Geremie Hoff, 56, of suburban Creve Coeur, sued Elizabeth Arden's Salon at Saks Fifth Avenue in Plaza Frontenac for emotional distress, depression, counseling and lost income.
According to testimony, Hoff went to the salon Aug. 9, 2001, seeking to have her curly hair straightened. She was going on a float and camping trip and wanted a style that would be easy to maintain.
Stylist Reye Hudson, who is still with the salon but was not named a defendant in the suit, applied a hair relaxer, then washed Hoff's hair several times and put her under a dryer.
The stylist said Hoff seemed surprised but not displeased by the straightness of her hair and the new cut.
Hoff testified that clumps of hair came loose that night, and her resulting bald spots and brittle hair made her depressed and reclusive.
Her daughter testified about Hoff's emotions, as did a psychiatrist and counselor.
Hoff's attorney, Paul Devine, said she was so distressed she retired early from teaching at the University of Missouri-St. Louis, He said she also stopped guiding tours to Italy.

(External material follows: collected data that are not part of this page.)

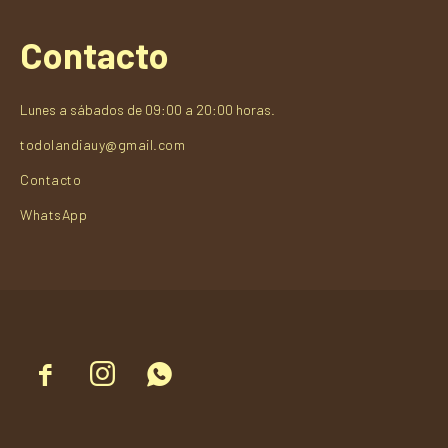
Contacto
Lunes a sábados de 09:00 a 20:00 horas.
todolandiauy@gmail.com
Contacto
WhatsApp




Defense attorney Lawrence Hartstein said Hudson skipped the strand test, to see how Hoff's hair would react to the product, but that the stylist could judge who needed one based on her 30 years of experience.
He noted that Hoff didn't retire until nearly a year later, after her hair returned. He said her tour business would have suffered anyway, following the terrorist attacks of Sept. 11. And he discounted the counselor and the psychiatrist as only repeating what Hoff told them.
The St. Louis County jurors said after the verdict that the case was unusual, but they felt they adhered to the law by finding the stylist negligent for failing to test a strand of Hoff's hair before applying the product. They did not describe how they arrived at the $6,000 figure.
Hoff sought compensation of at least $25,000 but never specified an exact amount. Her lawyer said her damages included nearly $45,000 in lost income alone.